A few days ago I moved to Bay St. Louis. The work was really heating up down here for IT generalists (as they charitably call people who aren’t allowed on towers…). The cynic would also point out that once the Bay St. Louis team’s lodgings were upgraded to include air conditioning I consented to go to Bay St. Louis.
Look, I’m a datacenter guy, not a tower monkey. I don’t DO hot.
It’s been nice working here at the EOC. There are interesting people to talk to, when you feel like it. There is hands on work to do out in the community. Today at the feeding center, we had several people come up to us and respond positively to the news that any day now there would be free internet and phone calls where they eat three meals a day. We picked that site because we knew that it would reduce the necessity of marketing; the food brings them in, the free long distance keeps them coming back.
My schedule here works like this… at 6:30 or so our team leader here (Joe) turns on the lights and I get up. I go to breakfast and a morning meeting at 7am to get an assignment for the day. I sometimes get partnered with someone, sometimes I work alone. Depending on the work, I head back to the EOC at lunch for a sack lunch. Today I ate on the run because the network was coming up around lunch and I was too excited to stop and eat. We work until sunset and eat back at the EOC. I spend the evening on “office work”, then shower and hit the sack. I’m working too many hours, but each hour is interesting, so I’ll keep at it until there’s a reason to change it.

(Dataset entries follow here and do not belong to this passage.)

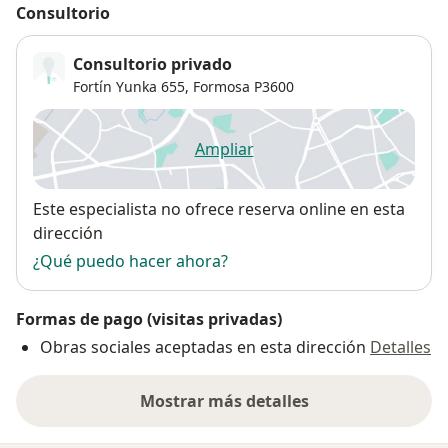
Consultorio
Consultorio privado
Fortín Yunka 655,
Formosa
P3600
Ampliar
se abre en una nueva pestañ
Disponibilidad
Este especialista no ofrece reserva online en esta
dirección
¿Qué puedo hacer ahora?
Formas de pago (visitas privadas)
Obras sociales aceptadas en esta dirección
Detalles
Mostrar más detalles
sobre la dirección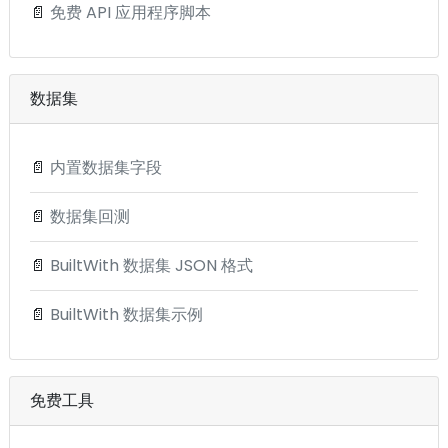
📄
免费 API 应用程序脚本
数据集
📄
内置数据集字段
📄
数据集回测
📄
BuiltWith 数据集 JSON 格式
📄
BuiltWith 数据集示例
免费工具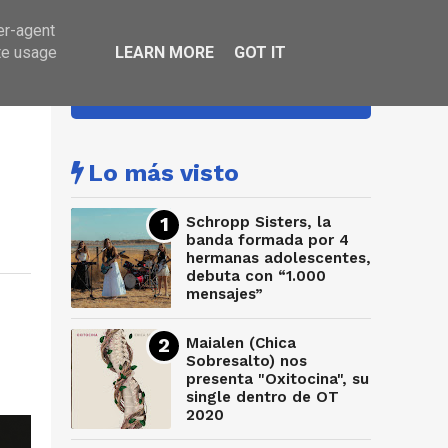
er-agent
te usage
LEARN MORE
GOT IT
HA SONADO
Lo más visto
Schropp Sisters, la
banda formada por 4
hermanas adolescentes,
debuta con “1.000
mensajes”
Maialen (Chica
Sobresalto) nos
presenta "Oxitocina", su
single dentro de OT
2020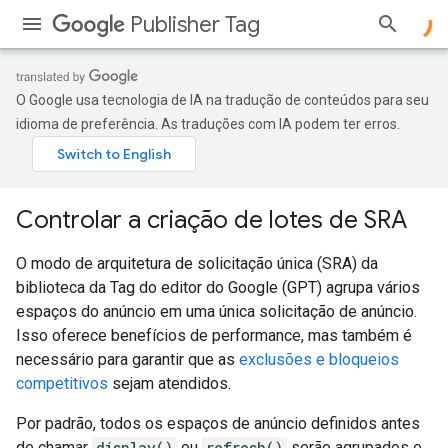
Publisher Tag
O Google usa tecnologia de IA na tradução de conteúdos para seu
idioma de preferência. As traduções com IA podem ter erros.
Controlar a criação de lotes de SRA
O modo de arquitetura de solicitação única (SRA) da
biblioteca da Tag do editor do Google (GPT) agrupa vários
espaços do anúncio em uma única solicitação de anúncio.
Isso oferece benefícios de performance, mas também é
necessário para garantir que as
exclusões e bloqueios
competitivos
sejam atendidos.
Por padrão, todos os espaços de anúncio definidos antes
de chamar
display()
ou
refresh()
serão agrupados e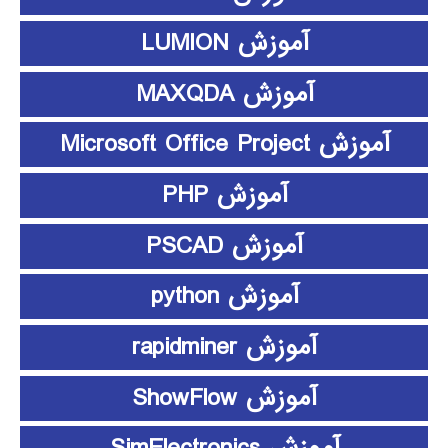
آموزش LUMION
آموزش MAXQDA
آموزش Microsoft Office Project
آموزش PHP
آموزش PSCAD
آموزش python
آموزش rapidminer
آموزش ShowFlow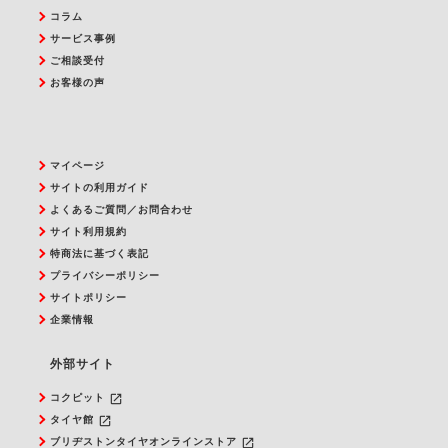
コラム
サービス事例
ご相談受付
お客様の声
マイページ
サイトの利用ガイド
よくあるご質問／お問合わせ
サイト利用規約
特商法に基づく表記
プライバシーポリシー
サイトポリシー
企業情報
外部サイト
launch
コクピット
launch
タイヤ館
launch
ブリヂストンタイヤオンラインストア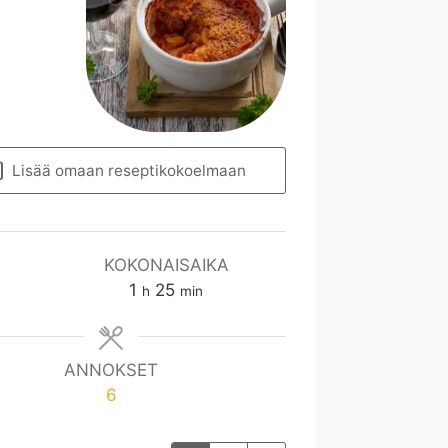
Lisää omaan reseptikokoelmaan
KOKONAISAIKA
t
m
1
25
h
min
u
i
n
n
t
ANNOKSET
i
6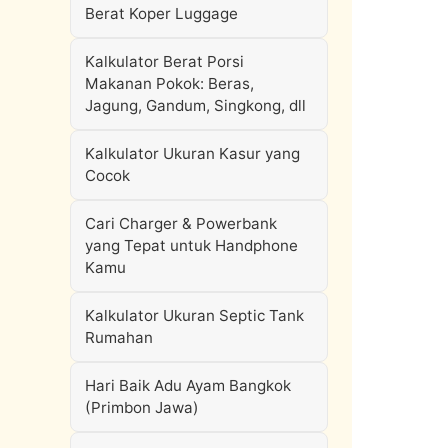
Berat Koper Luggage
Kalkulator Berat Porsi
Makanan Pokok: Beras,
Jagung, Gandum, Singkong, dll
Kalkulator Ukuran Kasur yang
Cocok
Cari Charger & Powerbank
yang Tepat untuk Handphone
Kamu
Kalkulator Ukuran Septic Tank
Rumahan
Hari Baik Adu Ayam Bangkok
(Primbon Jawa)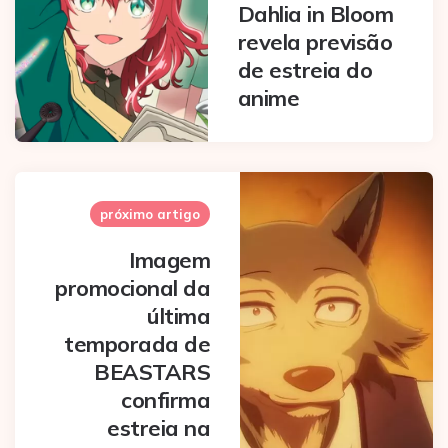
Dahlia in Bloom
revela previsão
de estreia do
anime
próximo artigo
Imagem
promocional da
última
temporada de
BEASTARS
confirma
estreia na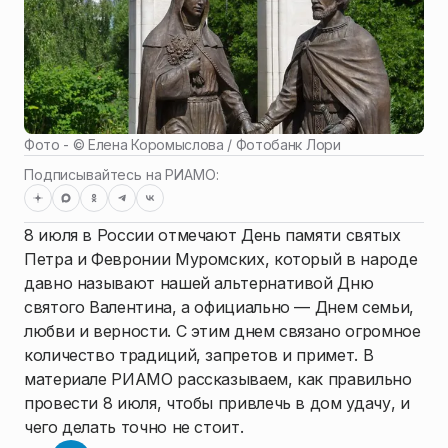
Фото - ©
Елена Коромыслова / Фотобанк Лори
Подписывайтесь на РИАМО:
8 июля в России отмечают День памяти святых
Петра и Февронии Муромских, который в народе
давно называют нашей альтернативой Дню
святого Валентина, а официально — Днем семьи,
любви и верности. С этим днем связано огромное
количество традиций, запретов и примет. В
материале РИАМО рассказываем, как правильно
провести 8 июля, чтобы привлечь в дом удачу, и
чего делать точно не стоит.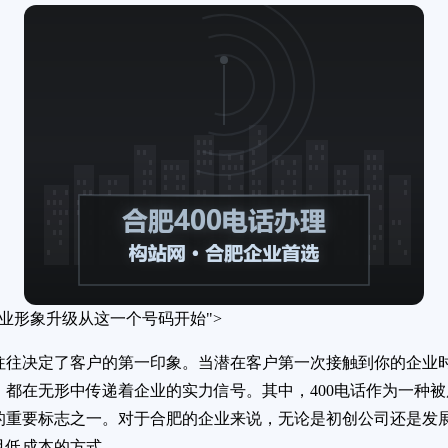
企业形象升级从这一个号码开始">
往往决定了客户的第一印象。当潜在客户第一次接触到你的企业
，都在无形中传递着企业的实力信号。其中，400电话作为一种
的重要标志之一。对于合肥的企业来说，无论是初创公司还是发展
且低成本的方式。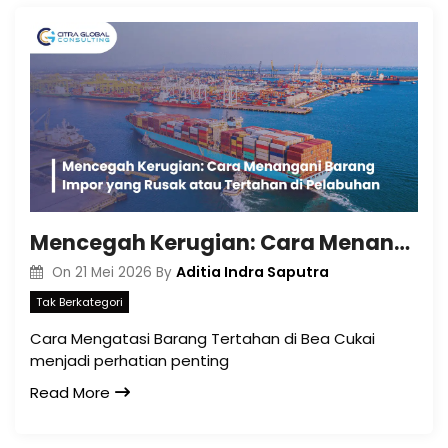
Mencegah Kerugian: Cara Menangani Barang Impor yang Rusak atau Tertahan di Pelabuhan
Aditia Indra Saputra
On
21 Mei 2026
By
Tak Berkategori
Cara Mengatasi Barang Tertahan di Bea Cukai
menjadi perhatian penting
Read More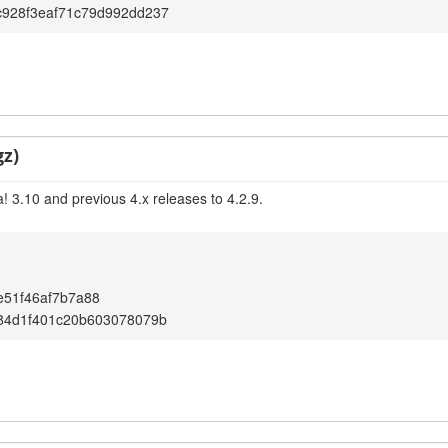
c928f3eaf71c79d992dd237
gz)
! 3.10 and previous 4.x releases to 4.2.9.
e51f46af7b7a88
84d1f401c20b603078079b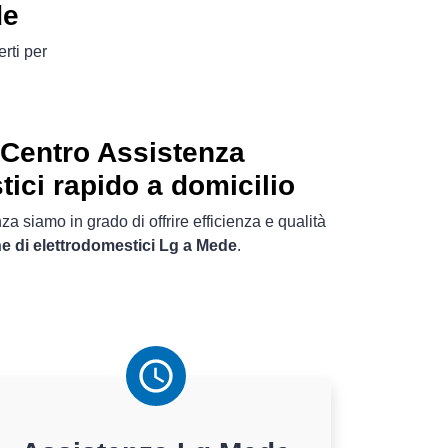
de
rti per
Centro Assistenza
tici rapido a domicilio
a siamo in grado di offrire efficienza e qualità
ne di elettrodomestici Lg a Mede
.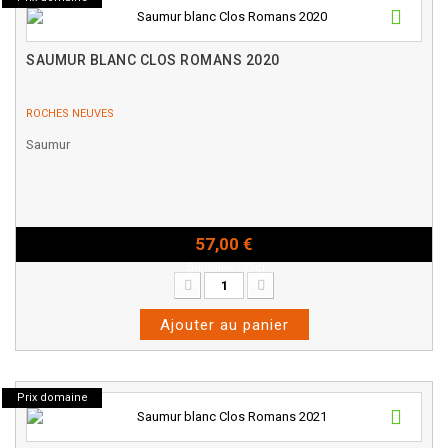
SAUMUR BLANC CLOS ROMANS 2020
ROCHES NEUVES
Saumur
57,00 €
Bouteille - 75cl
Ajouter au panier
Prix domaine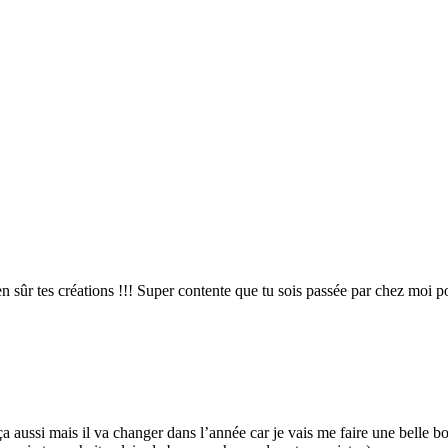
ien sûr tes créations !!! Super contente que tu sois passée par chez moi 
a aussi mais il va changer dans l’année car je vais me faire une belle bou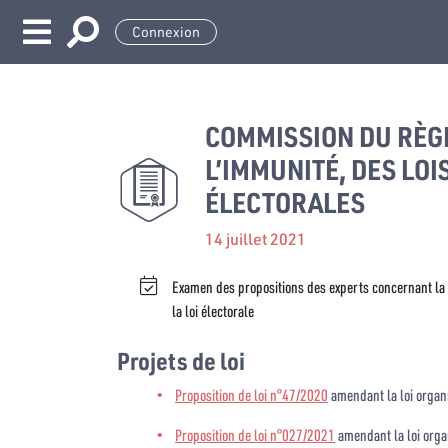
Connexion
COMMISSION DU RÈGL
L’IMMUNITÉ, DES LOI
ÉLECTORALES
14 juillet 2021
Examen des propositions des experts concernant la v
la loi électorale
Projets de loi
Proposition de loi n°47/2020
amendant la loi organ
Proposition de loi n°027/2021
amendant la loi orga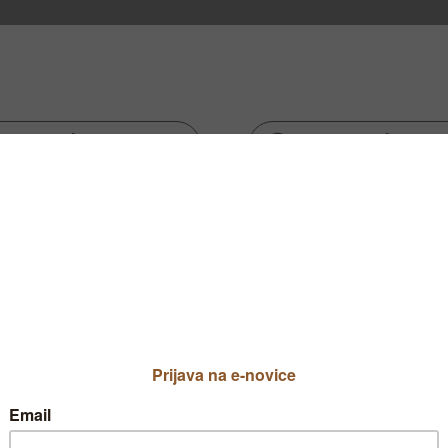
kih državah.
 ima 4-8 cm dolge mesnate žličasto oblikova
tarih rastlinah se na koncu stebel razvijejo 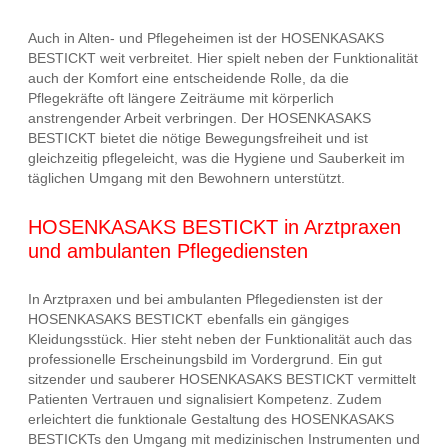
Auch in Alten- und Pflegeheimen ist der HOSENKASAKS
BESTICKT weit verbreitet. Hier spielt neben der Funktionalität
auch der Komfort eine entscheidende Rolle, da die
Pflegekräfte oft längere Zeiträume mit körperlich
anstrengender Arbeit verbringen. Der HOSENKASAKS
BESTICKT bietet die nötige Bewegungsfreiheit und ist
gleichzeitig pflegeleicht, was die Hygiene und Sauberkeit im
täglichen Umgang mit den Bewohnern unterstützt.
HOSENKASAKS BESTICKT in Arztpraxen
und ambulanten Pflegediensten
In Arztpraxen und bei ambulanten Pflegediensten ist der
HOSENKASAKS BESTICKT ebenfalls ein gängiges
Kleidungsstück. Hier steht neben der Funktionalität auch das
professionelle Erscheinungsbild im Vordergrund. Ein gut
sitzender und sauberer HOSENKASAKS BESTICKT vermittelt
Patienten Vertrauen und signalisiert Kompetenz. Zudem
erleichtert die funktionale Gestaltung des HOSENKASAKS
BESTICKTs den Umgang mit medizinischen Instrumenten und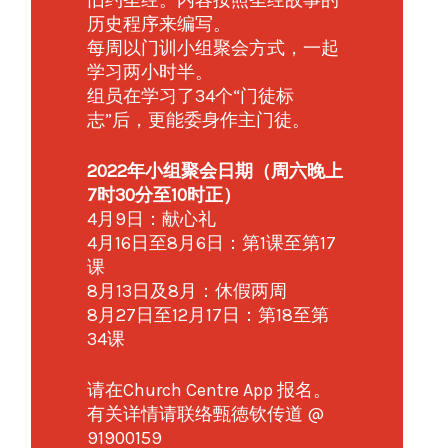
历史程序来编写。
每周以门训小组聚会方式，一起
学习两小时半。
组员在学习了34个“门徒标
志”后，更能委身作主门徒。
2022年小组聚会日期（周六晚上
7时30分至10时正）
4月9日：献心礼
4月16日至8月6日：第1课至第17
课
8月13日及8月：休假两周
8月27日至12月17日：第18至第
34课
请在Church Centre App 报名。
有关详情请联络甄徳钦传道 @
91900159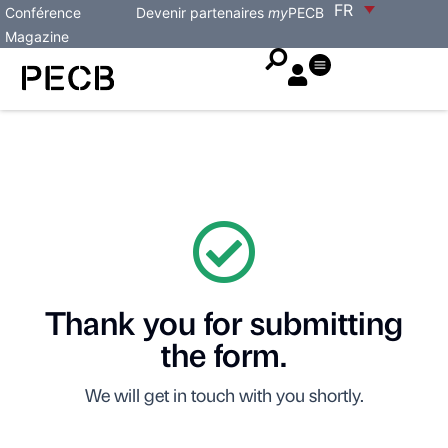
FR
Conférence
Devenir partenaires
my
PECB
Magazine
Thank you for submitting
the form.
We will get in touch with you shortly.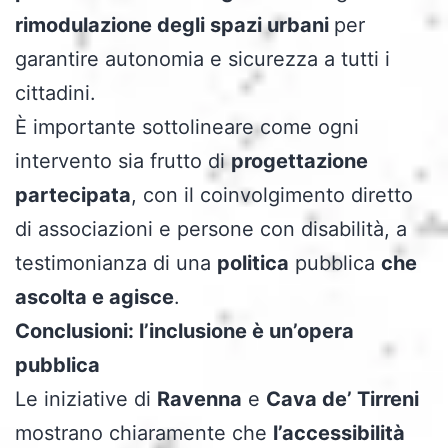
rimodulazione degli spazi urbani
per
garantire autonomia e sicurezza a tutti i
cittadini.
È importante sottolineare come ogni
intervento sia frutto di
progettazione
partecipata
, con il coinvolgimento diretto
di associazioni e persone con disabilità, a
testimonianza di una
politica
pubblica
che
ascolta e agisce
.
Conclusioni: l’inclusione è un’opera
pubblica
Le iniziative di
Ravenna
e
Cava de’ Tirreni
mostrano chiaramente che
l’accessibilità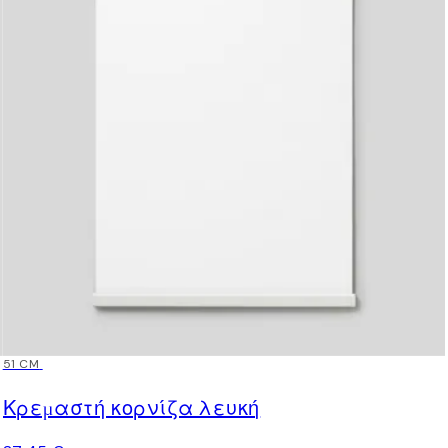
51 CM
Κρεμαστή κορνίζα λευκή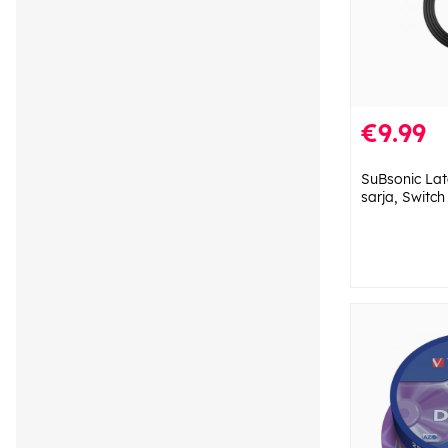
€9.99
SuBsonic Lat
sarja, Switch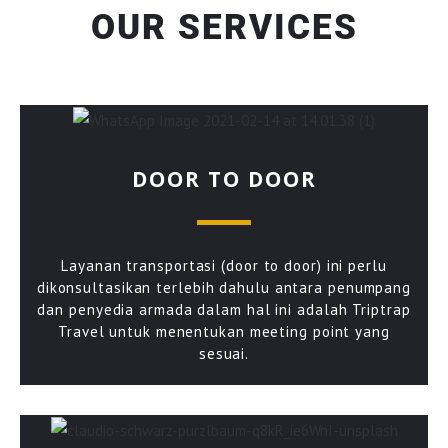
OUR SERVICES
DOOR TO DOOR
Layanan transportasi (door to door) ini perlu
dikonsultasikan terlebih dahulu antara penumpang
dan penyedia armada dalam hal ini adalah Triptrap
Travel untuk menentukan meeting point yang
sesuai.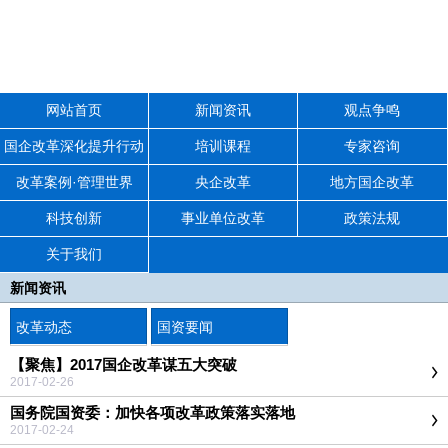
网站首页
新闻资讯
观点争鸣
国企改革深化提升行动
培训课程
专家咨询
改革案例·管理世界
央企改革
地方国企改革
科技创新
事业单位改革
政策法规
关于我们
新闻资讯
改革动态
国资要闻
【聚焦】2017国企改革谋五大突破
2017-02-26
国务院国资委：加快各项改革政策落实落地
2017-02-24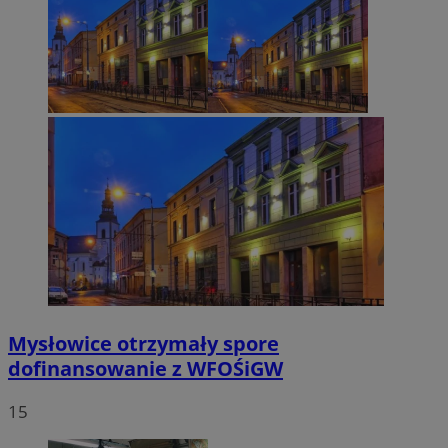
Mysłowice otrzymały spore
dofinansowanie z WFOŚiGW
15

It has been hot and humid, but the weather changed a bit as Rita came into the gulf. We started to get some breezes, and the air turned less humid. I think it might be because the wind is coming off the land instead of off the sea, but I haven’t taken the time to really check.
The National Guard folks are rotating out. Some are coming to replace them, but not as much. Earlier in the week, then it seemed like Rita might come this way, they were packing up pretty fast. That was a little worrying, except that they have so much more crap to move than we do. I can just get in my car and drive north. They have a day of packing to do first.
Today we got an infusion of fresh blood and brainpower from the folks at SoCalFreenet.org. One of the guys wrote the wireless book I took to Guatemala with me. This place is really attracting a great crowd. Hopefully we can keep the volunteers coming. It will get pretty tough to keep making progress if it dwindles to just Mac and me!
There’s been no news on an FCC grant, or any other money. We have a dedicated guy working on it, but the wheels of government turn slowly. If you want to throw a hail mary pass, drop your representatives to congress a line and tell them Radio Response is the kind of people’s initiative that should be rewarded with modest support. We don’t want much, just our gas money paid for. We’re already getting food and shelter from the EOC (though we had to work hard to prove ourselves to get that). What we’ve done so far has an input of well under 1/10000 of 1 percent of the total amount budgeted for Katrina response. All we are asking for is our 1/10000 of a percent.